いつもこんな感じだが、戦場では頼れる仲間だ。この大きな背中があるから俺達は日頃から安心して戦える。
「私は天神真為。斂徒と付き合っ「違うからな」す。よろしくね~。あ、斂徒に手だしたら殺すからね」
「は、はい」
「真為の言うことは気にしなくて良い」
「ちょっと想像してたのと違うんだけど」
「安心しろ。実力は確かだ」
「ふふん!」「褒めてない」
真為は俺に依存気味なところがあるが、天神家の人間だ。強いの一言に限る。
見れば二人の顔が引き攣っている。イメージとは大違いだろうな。なんせ外じゃ【純白の天使】なんて言われているくらいだ。

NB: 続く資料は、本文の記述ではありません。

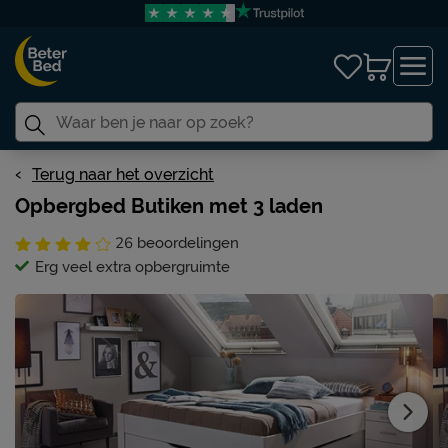
Terug naar het overzicht
Opbergbed Butiken met 3 laden
26
beoordelingen
Erg veel extra opbergruimte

「得意なのは知ってると思うけど闇系全般ね。料理は斂徒の作るものなら何でも好きだけど、特に蕎麦は大好物だよ!」
彼女は変わっていると言われることがよくある。だがその本質を理解している者は少ないだろう。
蕎麦が好きなのだって本当かどうかわからない。
強く信頼できるのもそうだ。しかし俺達にはこいつを放しちゃいけない理由は他にもある。
まあ、話すのはまた今度だな。
皆、思い思いの会話をし夕食の時間は過ぎていった。
「いやぁ~、でも本当に斂徒のメンバーって有名人ばっかだな」
「そうです。驚きました!なんで教えてくれなかったんですか?」
「必要ないと思ってな」
「必要大有りです!だって、私たちの憧れですから」
二人が俺たちに熱弁してくれた。
皆が憧れと言われると嬉しいものがあるな。
「憧れって?」
「それはですね、私たちの前の師団の結成理由でもあるんです」
「俺たちは『七羽さんたちみたいな若くして大成した二、三級の霊跋師になろう』って言って意気投合して師団を作ったんだ」
「へぇー、なんか嬉しいな」
「だね、自分たちの努力が認められている感じがするね」
神具の印。できた経緯はそこまでいいものではなかった。
だが、そこに所属するこいつらが憧れと言われるのなら、この師団も認められているのだろうか。
「斂徒は羨ましいとか思わないのか?」
「ん?何がだ?」
「有名になったり、称号があったり」
「ない。俺は表に出る主義ではない。あと一応称号はある」
「えっ、何なんだ?」
「私も知りたいです!」
「教えない」
「「えー」」
あの称号、あんまり好きじゃないんだよな。師匠が考えたからな。センスが子供なんだよ。
「あれ、いいじゃん。なんで教えないの」
「そうだぜ?かっこいいじゃん」
「嫌だ」
「まあまあ」
ああ、こいつらまで言ってくんのか。
ここで真為に入られたら終わりだ。さっさと話題を変えよう。
「まあいい。これで二人は神具の印となったんだ。これからよろしく」
「「やったー!!」」
「書類やら手続きやらがあるから時間空けといてくれ」
「わかりました」
「了解!」
よし、これで平穏は保たれた。
あとは都合を合わせるだけだな。
「七羽、明日空いてるか?」
「午後からなら」
「午後から?なんかあったか?」
「いや、始業式だよ高校の」
最近忙しかったのはある。
学校にも公欠で通っていなかったのもある。
しかし、大切な行事の始業式を俺はすっかり忘れていた。